PhD Defense: Sung Ju Hwang GDC 4.816
PhD Defense: Sung Ju Hwang
Date: July 29, 2013
Time: 10:00 am
Place: GDC 4.816
Research Supervisor: Kristen Grauman
Title of dissertation: Discriminative Object Categorization with External Semantic Knowledge
Abstract:
Visual object category recognition is one of the most challenging problems in computer vision. Even assuming that we can obtain a near-perfect instance level representation with the advances in visual input devices and low-level vision techniques, object categorization still remains as a difficult problem because it requires drawing boundaries between instances in a continuous world, which are solely defined by human conceptualization. Object categorization is essentially a perceptual process that takes place in the human-defined semantic space.
In this semantic space, the categories reside not in isolation, but in relation to others. Some categories are similar, grouped, or co-occur, and some are not.

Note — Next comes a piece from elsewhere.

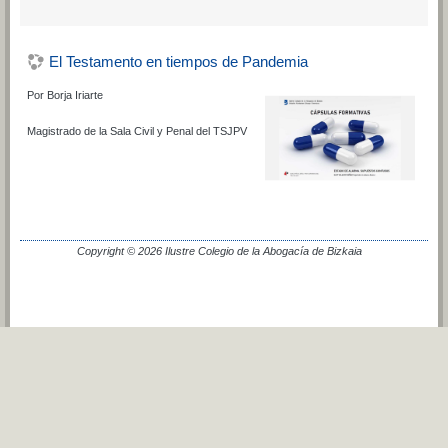
El Testamento en tiempos de Pandemia
Por Borja Iriarte
Magistrado de la Sala Civil y Penal del TSJPV
Copyright © 2026 Ilustre Colegio de la Abogacía de Bizkaia
Cambiar al tema estándar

However, despite this semantic nature of object categorization, most of the today's automatic visual category recognition systems rely only on the category labels for training discriminative recognition models, with statistical machine learning techniques. In many cases, this results in the recognition model learning incorrect association between visual features and the semantic labels, essentially overfitting to training set biases and limiting the model's prediction power when new test instances are given.
Using semantic knowledge has great potential to benefit object category recognition as it could guide the training model to learn a correct association between the visual features and categories, by leveraging much richer information that are given in the form of inter-category, or category concept distances and structures. My goal in this thesis is to learn a discriminative model for categorization that leverages this semantic knowledge for object recognition. To this end, I explore three semantic sources, namely attributes, taxonomies, and analogies, which are incorporated into the original discriminative model as a form of structural regularization. The regularization penalizes the models that deviate from the known structures according to the semantic knowledge provided.
The first semantic source I explore is attributes, which are human-describable semantic characteristics of an instance. While the existing work treated them as mid-level features which did not introduce new information, I focus on their potential as a means to better guide the learning of object categories, by enforcing the object category classifiers to share features with attribute classifiers, in a multitask feature learning framework. This approach essentially discovers the common low-dimensional features that support predictions in either semantic space.
Then, I move on to the semantic taxonomy, which is another valuable source of semantic knowledge. The merging and splitting criteria for the categories on a taxonomy depend on human-defined criteria, and I aim to exploit this implicit semantic knowledge. Specifically, I propose a tree of metrics (ToM) that learns metrics that capture granularity-specific similarities at different nodes of a given semantic taxonomy, and uses a regularizer to isolate granularity-specific disjoint features. This approach captures the intuition that the features used for the discrimination of the parent class should be different from the feature used for the children classes. Such learned metrics can be used for hierarchical classification.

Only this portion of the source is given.